Production MD stop in 23829100 step

GROMACS version: 2025.3
GROMACS modification: Yes/No
Hi,

I run production MD for 100 ns. After about 6 hours, it stops.

This is the error I get:

1 GPU selected for this run.

Mapping of GPU IDs to the 2 GPU tasks in the 1 rank on this node: PP:0,PME:0

PP tasks will do (non-perturbed) short-ranged interactions on the GPU

PP task will update and constrain coordinates on the GPU

PME tasks will do all aspects on the GPU

Using 1 MPI thread

Using 16 OpenMP threads

WARNING: This run will generate roughly 3918 Mb of data

starting mdrun ‘Protein in water’

50000000 steps, 100000.0 ps.

step 5800: timed with pme grid 72 72 72, coulomb cutoff 1.200: 396.1 M-cycles

step 6000: timed with pme grid 60 60 60, coulomb cutoff 1.333: 464.0 M-cycles

step 6200: timed with pme grid 64 64 64, coulomb cutoff 1.250: 418.2 M-cycles

step 6400: timed with pme grid 72 72 72, coulomb cutoff 1.200: 393.8 M-cycles

optimal pme grid 72 72 72, coulomb cutoff 1.200

step 23829100, will finish Mon Nov 10 13:04:23 2025/home/polarbear/gromacs/src/gromacs/ewald/pme_gpu_calculate_splines.cuh:128: void assertIsFinite(T) [with T = float3]: block: [914,0,0], thread: [2,0,10] Assertion isfinite(static_cast<float>(arg.x)) failed. /home/polarbear/gromacs/src/gromacs/ewald/pme_gpu_calculate_splines.cuh:128: void assertIsFinite(T) [with T = float3]: block: [914,0,0], thread: [3,0,10] Assertion isfinite(static_cast<float>(arg.x)) failed. /home/polarbear/gromacs/src/gromacs/ewald/pme_gpu_calculate_splines.cuh:128: void assertIsFinite(T) [with T = float3]: block: [914,0,0], thread: [0,0,11] Assertion isfinite(static_cast<float>(arg.x)) failed.

terminate called after throwing an instance of ‘gmx::InternalError’

what(): Freeing of the device buffer failed. CUDA error #710 (cudaErrorAssert): device-side assert triggered. Aborted (core dumped)

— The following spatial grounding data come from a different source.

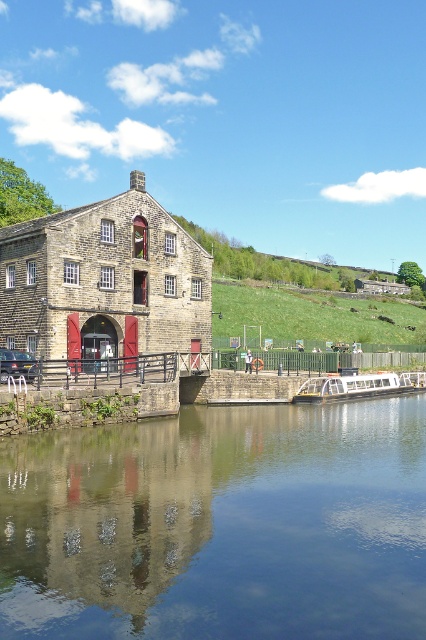 You are standing on the stone bridge and want to cross to the opposite bank. There is a white glossy boat at lower center and transparent glass water at center in your path. Which object should you avoid stepping on to reach the bank safely?

You should avoid stepping on the transparent glass water at center, as it is water and not solid ground. The white glossy boat at lower center is a solid structure you can step onto to cross safely.

You are a tourist standing on the stone bridge and want to take a photo of the white glossy boat at lower center and the transparent glass water at center. Which object will appear wider in the photo?

The transparent glass water at center will appear wider in the photo because its width surpasses that of the white glossy boat at lower center.

You are standing at the entrance of the large stone building with red doors. You see two points marked in the scene. Which point is closer to you, point (261,481) or point (425,388)?

Point (261,481) is in front of point (425,388), so it is closer to you. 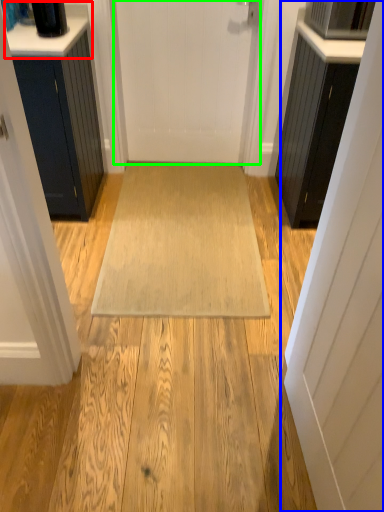 Question: Considering the real-world distances, which object is closest to counter top (highlighted by a red box)? door (highlighted by a blue box) or door (highlighted by a green box).

Choices:
 (A) door
 (B) door

Answer: (B) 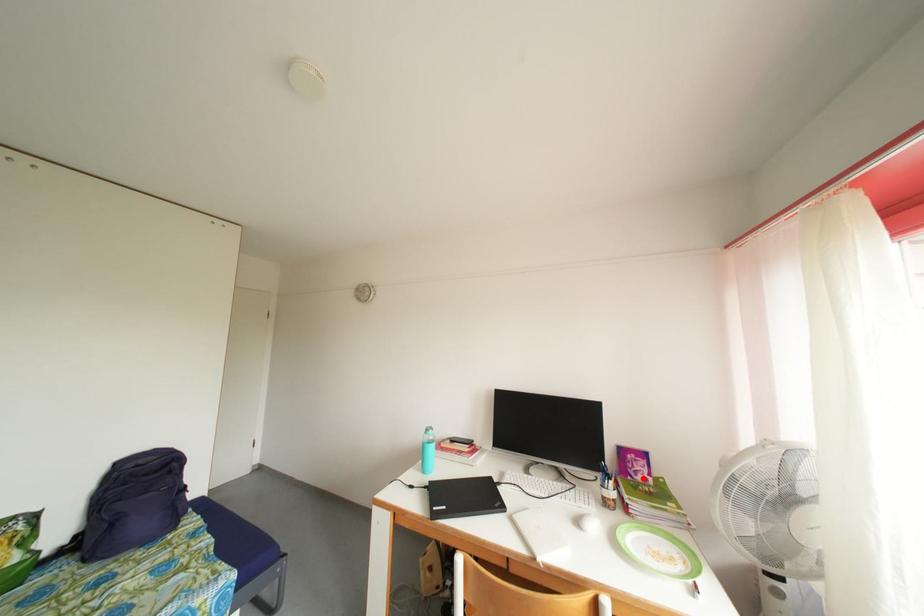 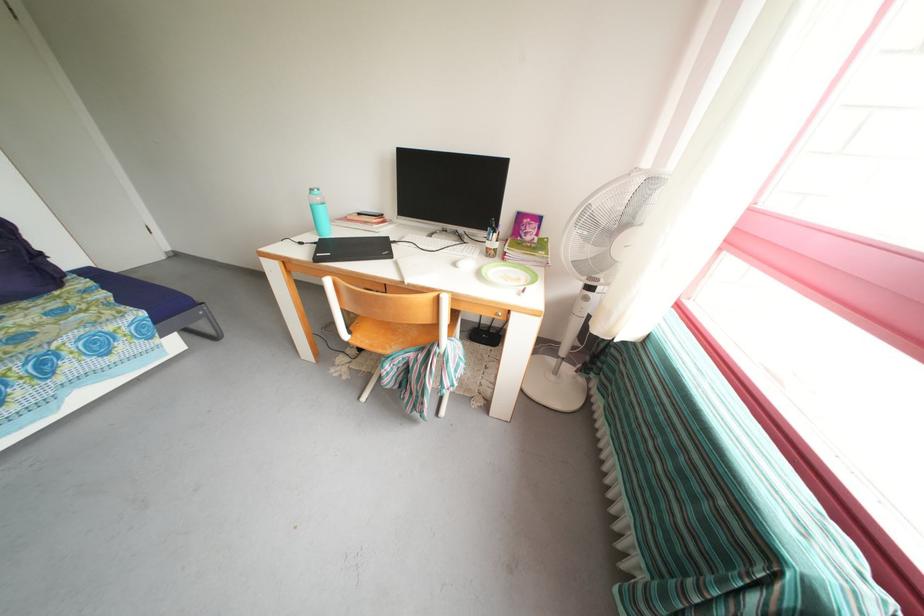 In the second image, find the point that corresponds to the highlighted location in the first image.

(532, 238) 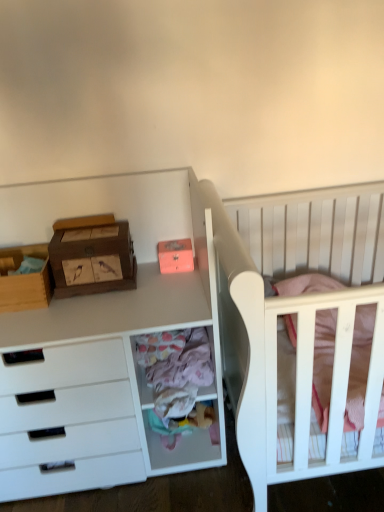 Describe the element at coordinates (103, 342) in the screenshot. I see `wooden chest of drawers at left` at that location.

Image resolution: width=384 pixels, height=512 pixels. What do you see at coordinates (182, 436) in the screenshot? I see `pastel fabric drawer at center` at bounding box center [182, 436].

Find the location of `matte orange storage box at upper center, which appears as the second storage box when viewed from the left`. matte orange storage box at upper center, which appears as the second storage box when viewed from the left is located at coordinates (x=175, y=256).

Identify the location of wooden chest of drawers at left. (103, 342).

From the picture: Is wooden chest of drawers at left shorter than matte orange storage box at upper center, the 1th storage box viewed from the right?

No.

From the image's perspective, is wooden chest of drawers at left beneath matte orange storage box at upper center, the 1th storage box viewed from the right?

Yes.

From a real-world perspective, is wooden chest of drawers at left on matte orange storage box at upper center, the 1th storage box viewed from the right?

Actually, wooden chest of drawers at left is physically below matte orange storage box at upper center, the 1th storage box viewed from the right, in the real world.

Considering the sizes of white wood crib at right and wooden storage box at left, acting as the 2th storage box starting from the right, in the image, is white wood crib at right taller or shorter than wooden storage box at left, acting as the 2th storage box starting from the right,?

Clearly, white wood crib at right is taller compared to wooden storage box at left, acting as the 2th storage box starting from the right.

Based on the photo, is white wood crib at right turned away from wooden storage box at left, arranged as the 1th storage box when viewed from the left?

No, white wood crib at right is not facing the opposite direction of wooden storage box at left, arranged as the 1th storage box when viewed from the left.

Consider the image. From the image's perspective, is white wood crib at right above or below wooden storage box at left, acting as the 2th storage box starting from the right?

Clearly, from the image's perspective, white wood crib at right is below wooden storage box at left, acting as the 2th storage box starting from the right.

Is point (3, 277) positioned behind point (128, 366)?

I will appreciate it if you guide me.

You have a coordinate that is infinite or not a number. I don’t know if this is due to an instability in your system or due to a bug in GROMACS. Do the energies and box volume look normal just before the crash?

Thank you.

I repeated the production MD. This time, the run finished successfully. I checked various parameters before production MD. All things were ok.

Also, I did not find any unusual before the crash.

Hmm, I hope things work now, but it’s not nice to have an unexplained issue.